Appendix . Bonus Chapter: Regular Expressions

For most of Java’s existence, search-and-replace operations that could be accomplished in a single line of Perl code were an arduous undertaking in Java because it lacked support for regular expressions, a sophisticated form of text processing.

The Java class library includes robust support for regular expressions with the java.util.regex package and additional methods in several classes that handle characters.

In this bonus chapter, you’ll learn how to use these features as the following topics are covered:

  • How to create and use regular expressions

  • How to find a pattern in a line of text

  • How to split text into smaller strings delimited by regular expressions

Introduction to Pattern Matching

The most popular way to process text with software is through the use of regular expressions, a standard way to find patterns in one or more lines of text and replace them with new text.

Regular expressions, which also are called regex, are implemented in a wide variety of computer programming languages but are most strongly associated with the Perl scripting language. Most popular languages support them as a core part of the language or as an optional module or library, enabling programmers with regular expression skills to apply them across several languages.

This can be compared to the use of Structured Query Language (SQL), a method of querying and updating a database that has been implemented by numerous language and database vendors. SQL can be employed in Java, Visual C++, and many other development environments.

A regular expression is a series of characters and punctuation that describe a pattern that may be found in text. You can use this pattern to find something you’re looking for, extract some of the text, replace the text with something new, and similar tasks.

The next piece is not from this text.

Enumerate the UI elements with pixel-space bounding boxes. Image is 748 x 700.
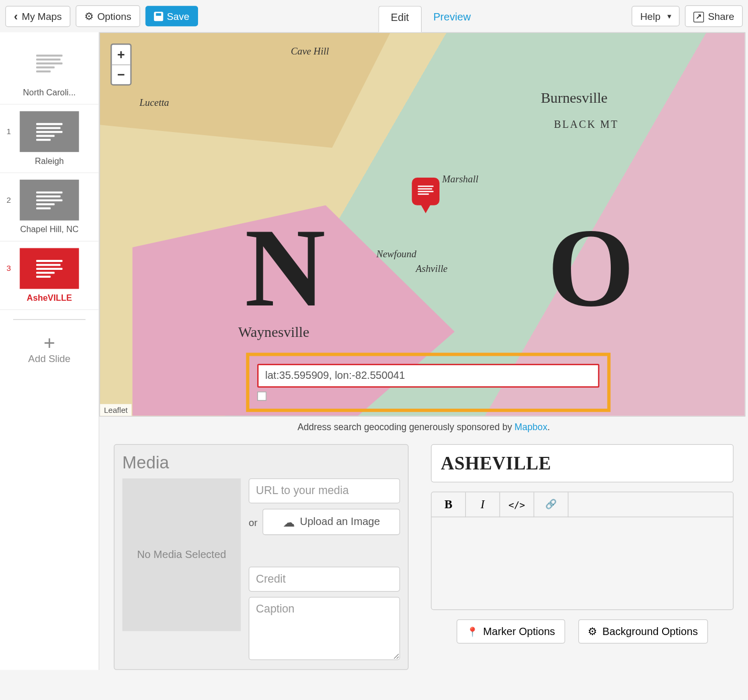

Sun’s support for regular expressions turns up in three places:

  • The javax.util.regex package, which is composed of the Pattern and Matcher classes and the exception class PatternSyntaxException

  • The three classes in Java that represent a sequence of characters: String and StringBuffer in the java.lang package and CharBuffer in the java.nio package

  • The CharSequence interface in java.lang, an interface shared by String, StringBuffer, and CharBuffer

This is a comparatively small number of classes, interfaces, and methods, so putting regular expressions to work in Java should be pretty easy for anyone experienced with this kind of text handling, especially if you have used them with the Perl language. Java’s implementation of regular expressions is close to the implementation offered in Perl 5.

On the converse, regular expressions have a complex and sophisticated syntax that can be challenging to learn—several computer programming books cover nothing but this topic.

Note

Sun’s official Java documentation recommends one book in particular: Mastering Regular Expressions, 2nd Edition, by Jeffrey E. F. Friedl (O’Reilly, ISBN 0-596-00289-0).

Though it’s beyond the scope of this chapter to offer a complete introductory tutorial on regular expressions, all the expressions used in upcoming code examples will be described in full. Even if you are completely new to the subject, you’ll learn some useful simple expressions that can accomplish common string-handling tasks.

Note

Regular expressions also are supported by two open source class libraries from the Apache Project: Jakarta-ORO and Jakarta-Regexp.

Unless there’s a reason you should only rely on the Java class library, the choice of a regular expressions package depends on the depth of support for expressions and the functionality of the classes in the package.

Sun’s java.util.regex package is considerably smaller than Jakarta-ORO, so it might be worth a look at that library to determine whether it addresses some of the particular problems you’re trying to solve with regular expressions.

For more information on these libraries, visit the Apache Project at http://jakarta.apache.org/oro and jakarta.apache.org/regexp.

The CharSequence Interface

As part of the support for regular expressions, the CharSequence interface is implemented by objects that represent a series of characters in a defined sequence. This interface, part of the java.lang package, is composed of four methods:

  • length()—Returns an int that equals the number of characters in the sequence

  • charAt(int)—Returns the char at the int position in the sequence, which could be anything from 0 (the first position) to one less than the length() (the last position)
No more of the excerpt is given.